BEGIN

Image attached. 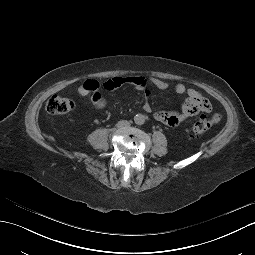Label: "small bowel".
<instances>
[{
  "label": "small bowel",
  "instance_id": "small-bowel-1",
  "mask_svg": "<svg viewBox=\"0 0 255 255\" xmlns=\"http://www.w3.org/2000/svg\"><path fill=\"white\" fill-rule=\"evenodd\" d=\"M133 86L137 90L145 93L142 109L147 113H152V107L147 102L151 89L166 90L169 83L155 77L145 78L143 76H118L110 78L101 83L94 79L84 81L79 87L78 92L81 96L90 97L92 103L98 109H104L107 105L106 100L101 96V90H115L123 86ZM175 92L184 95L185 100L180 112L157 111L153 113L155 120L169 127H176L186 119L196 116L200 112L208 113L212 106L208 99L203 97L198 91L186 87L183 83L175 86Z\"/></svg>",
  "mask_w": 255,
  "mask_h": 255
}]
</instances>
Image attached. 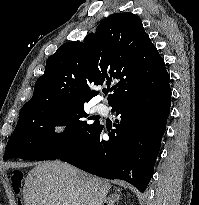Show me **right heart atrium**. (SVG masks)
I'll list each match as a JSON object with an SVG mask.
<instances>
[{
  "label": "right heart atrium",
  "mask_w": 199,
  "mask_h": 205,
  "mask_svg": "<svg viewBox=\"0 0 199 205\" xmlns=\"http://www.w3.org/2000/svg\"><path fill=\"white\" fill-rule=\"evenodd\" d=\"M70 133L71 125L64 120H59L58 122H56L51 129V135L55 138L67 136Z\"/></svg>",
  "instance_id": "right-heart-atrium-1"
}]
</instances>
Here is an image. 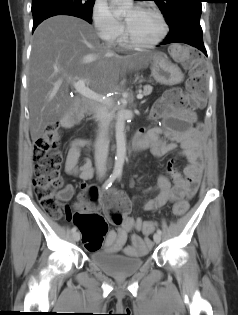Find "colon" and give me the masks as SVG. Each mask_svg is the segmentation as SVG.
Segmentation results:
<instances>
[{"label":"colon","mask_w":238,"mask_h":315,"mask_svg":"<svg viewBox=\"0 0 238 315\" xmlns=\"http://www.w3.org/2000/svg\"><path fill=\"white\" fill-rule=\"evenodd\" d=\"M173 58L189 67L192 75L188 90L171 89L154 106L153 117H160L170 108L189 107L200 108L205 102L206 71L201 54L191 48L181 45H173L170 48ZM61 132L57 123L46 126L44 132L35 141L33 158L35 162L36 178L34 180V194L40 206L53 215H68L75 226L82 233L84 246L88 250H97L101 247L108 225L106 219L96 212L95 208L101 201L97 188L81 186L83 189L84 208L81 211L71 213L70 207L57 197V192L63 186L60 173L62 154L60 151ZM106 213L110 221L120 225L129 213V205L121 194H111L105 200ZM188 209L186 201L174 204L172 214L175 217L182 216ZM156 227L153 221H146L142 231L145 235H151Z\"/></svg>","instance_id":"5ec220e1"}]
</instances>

END

▸ **What is expected**
Copy each line of the material where "rule" is found.

▸ **Result of this task**
  "mask_svg": "<svg viewBox=\"0 0 255 255\" xmlns=\"http://www.w3.org/2000/svg\"><path fill=\"white\" fill-rule=\"evenodd\" d=\"M133 86L137 90L145 93L142 109L147 113H152V107L147 102L151 89L166 90L169 83L155 77L145 78L143 76H118L110 78L101 83L94 79L84 81L79 87L78 92L81 96L90 97L92 103L98 109H104L107 105L106 100L101 96V90H115L123 86ZM175 92L184 95L185 100L180 112L157 111L153 113L155 120L169 127H176L186 119L196 116L200 112L208 113L212 106L208 99L203 97L198 91L186 87L183 83L175 86Z\"/></svg>",
  "mask_svg": "<svg viewBox=\"0 0 199 205\" xmlns=\"http://www.w3.org/2000/svg\"><path fill=\"white\" fill-rule=\"evenodd\" d=\"M70 133L71 125L64 120H59L58 122H56L51 129V135L55 138L67 136Z\"/></svg>",
[{"label":"colon","mask_w":238,"mask_h":315,"mask_svg":"<svg viewBox=\"0 0 238 315\" xmlns=\"http://www.w3.org/2000/svg\"><path fill=\"white\" fill-rule=\"evenodd\" d=\"M173 58L189 67L192 75L188 90L171 89L154 106L153 117H160L170 108L189 107L200 108L205 102L206 71L201 54L191 48L181 45H173L170 48ZM61 132L57 123L46 126L44 132L35 141L33 158L35 162L36 178L34 180V194L40 206L53 215H68L75 226L82 233L84 246L88 250H97L101 247L108 225L106 219L96 212L95 208L101 201L97 188L81 186L83 189L84 208L81 211L71 213L70 207L57 197V192L63 186L60 173L62 154L60 151ZM106 213L110 221L120 225L129 213V205L121 194H111L105 200ZM188 209L186 201L174 204L172 214L175 217L182 216ZM156 227L153 221H146L142 231L145 235H151Z\"/></svg>","instance_id":"5ec220e1"}]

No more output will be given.